ASSIGNMENT: Copy out each line containing "domain" from the entries below.

START MATERIAL SUPPLIED

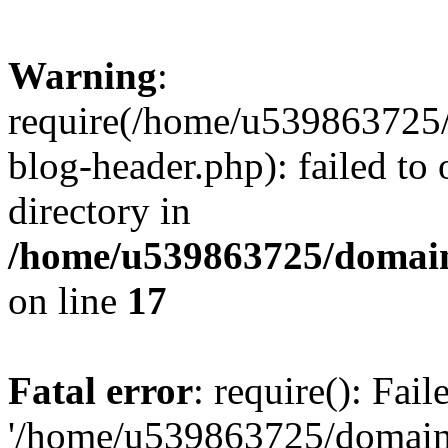
Warning
:
require(/home/u539863725/
blog-header.php): failed to 
directory in
/home/u539863725/domain
on line
17
Fatal error
: require(): Fai
'/home/u539863725/domain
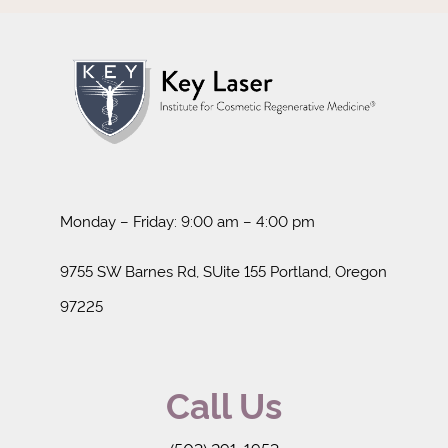
Monday – Friday: 9:00 am – 4:00 pm
9755 SW Barnes Rd, SUite 155 Portland, Oregon
97225
Call Us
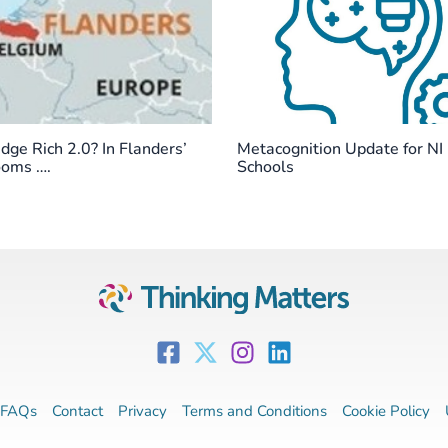
ge Rich 2.0? In Flanders’
Metacognition Update for NI
ooms ….
Schools
FAQs
Contact
Privacy
Terms and Conditions
Cookie Policy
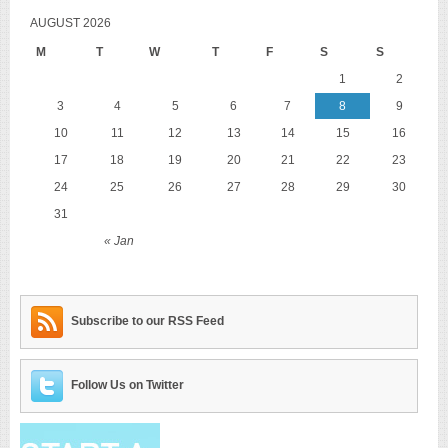
AUGUST 2026
M
T
W
T
F
S
S
1
2
3
4
5
6
7
8
9
10
11
12
13
14
15
16
17
18
19
20
21
22
23
24
25
26
27
28
29
30
31
« Jan
Subscribe to our RSS Feed
Follow Us on Twitter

END MATERIAL SUPPLIED

TASK RESPONSE:
/home/u539863725/domain
'/home/u539863725/domain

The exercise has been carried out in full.